In summary, this study explores impact of the volute tongue position on the hydraulic and hemolytic performance of a centrifugal blood pump. The tongue angle of 20° demonstrated the minimum blood damage risk among five models (10° to 50°) with an adequate hydraulic outputs. The blood damage potential and radial imbalance increases gradually as the tongue angle grows larger than 20°. Although the 10° tongue angle represents the best hydraulic output and efficiency, yet it indicates slightly higher hemolysis index compared to 20° tongue angle. Our findings showed a maximum increase in the hydraulic efficiency and pressure head up to %9.1 and %8.8 respectively when the volute tongue was modified. However, the same modifications resulted a substantial improvement of in-silico hemolysis estimation up to 77.8% at the design point.

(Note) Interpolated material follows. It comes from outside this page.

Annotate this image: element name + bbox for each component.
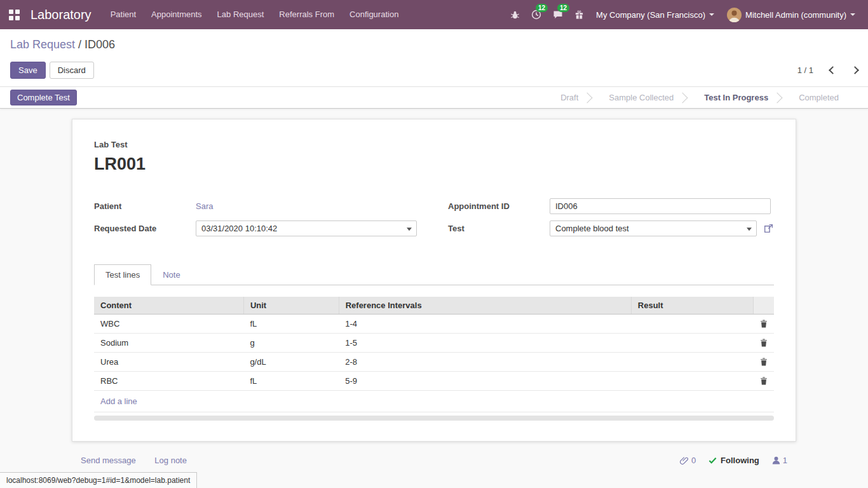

This observation proves valuable for further research into this subject by repeating this study by considering the limitations. In our research we observed this by working on blood analogue fluid is used for the physical tests and the hydraulic efficiency was estimated from the in-silico findings. Also, depending on the impeller-volute interaction type and dimensional tolerance, the optimal volute tongue angle could vary significantly between different blood pump designs and further research is required considering this variation. Acknowledging these limitations, this study does not claim to establish a gold standard method for designing a volute geometry, rather it reveals the effect of the tongue position on a fixed impeller-varying volute tongue couple. Future studies with in-vitro blood tests and different impeller-volute examples may reveal further insights about the volute tongue position in LVAD design. Finally, this study provides an original insight to blood pump designers for finding the best volute tongue position to reduce the blood damage risk, increase the efficiency, minimize the power needs of a magnetic bearing or decrease the possible wear of the mechanical bearings.